Saved entries
====
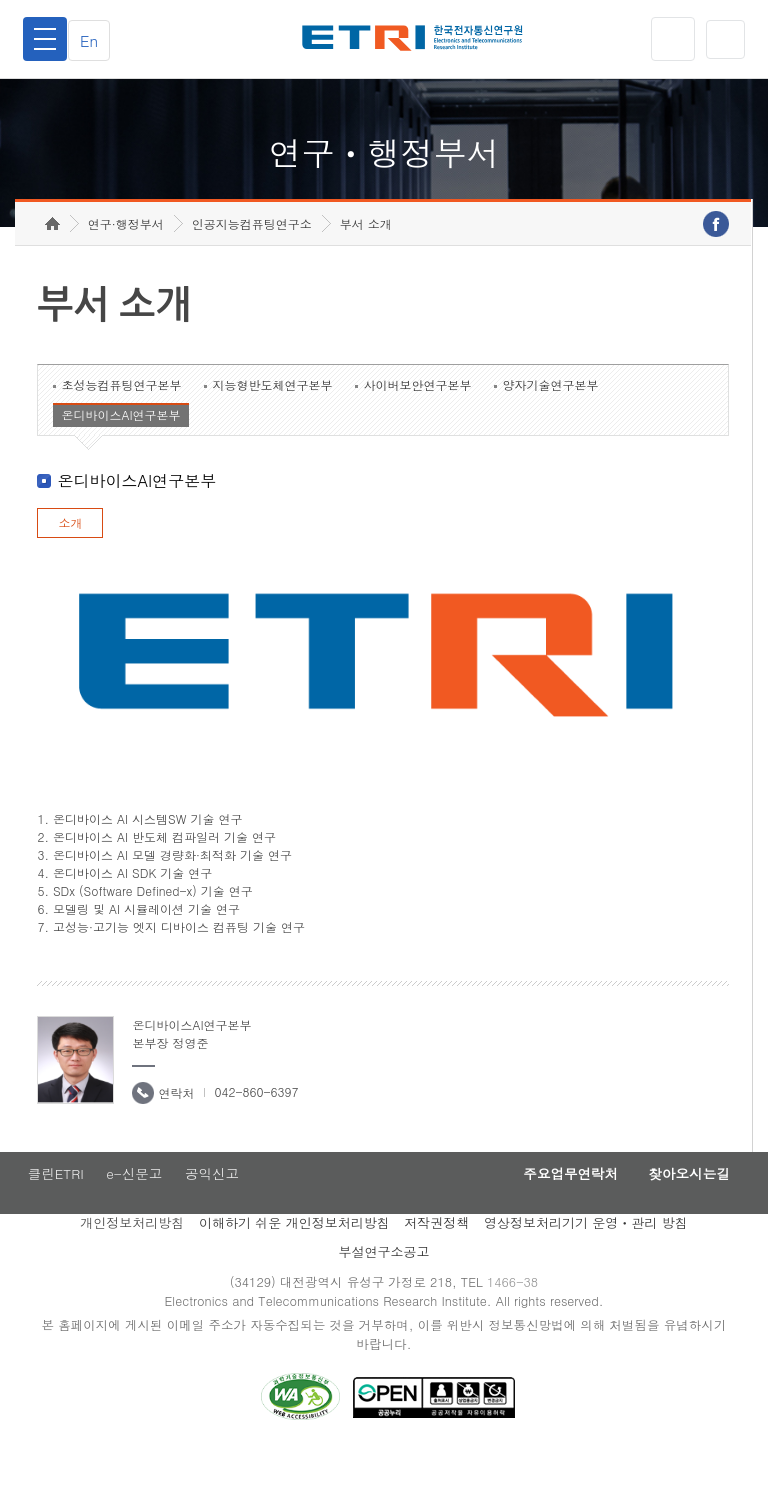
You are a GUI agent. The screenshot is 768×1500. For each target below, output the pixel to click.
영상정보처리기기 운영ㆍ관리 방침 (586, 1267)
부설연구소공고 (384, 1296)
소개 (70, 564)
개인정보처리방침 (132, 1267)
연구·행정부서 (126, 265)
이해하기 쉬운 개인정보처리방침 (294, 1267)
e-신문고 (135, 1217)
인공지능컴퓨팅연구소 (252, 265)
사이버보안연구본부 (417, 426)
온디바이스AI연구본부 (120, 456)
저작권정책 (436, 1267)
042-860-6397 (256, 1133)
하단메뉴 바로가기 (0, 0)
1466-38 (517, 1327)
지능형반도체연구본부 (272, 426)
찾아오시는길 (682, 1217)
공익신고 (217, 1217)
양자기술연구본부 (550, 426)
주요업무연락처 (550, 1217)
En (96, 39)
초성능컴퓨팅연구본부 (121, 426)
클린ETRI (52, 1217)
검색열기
====
**Task directions**: Retype the records exactly, but skip the pictures.

**Task solution**:
You are a GUI agent. The screenshot is 768×1500. For each target below, output the pixel to click.
영상정보처리기기 운영ㆍ관리 방침 (586, 1267)
부설연구소공고 (384, 1296)
소개 (70, 564)
개인정보처리방침 (132, 1267)
연구·행정부서 (126, 265)
이해하기 쉬운 개인정보처리방침 (294, 1267)
e-신문고 (135, 1217)
인공지능컴퓨팅연구소 (252, 265)
사이버보안연구본부 (417, 426)
온디바이스AI연구본부 (120, 456)
저작권정책 (436, 1267)
042-860-6397 (256, 1133)
하단메뉴 바로가기 (0, 0)
1466-38 (517, 1327)
지능형반도체연구본부 (272, 426)
찾아오시는길 (682, 1217)
공익신고 (217, 1217)
양자기술연구본부 (550, 426)
주요업무연락처 (550, 1217)
En (96, 39)
초성능컴퓨팅연구본부 (121, 426)
클린ETRI (52, 1217)
검색열기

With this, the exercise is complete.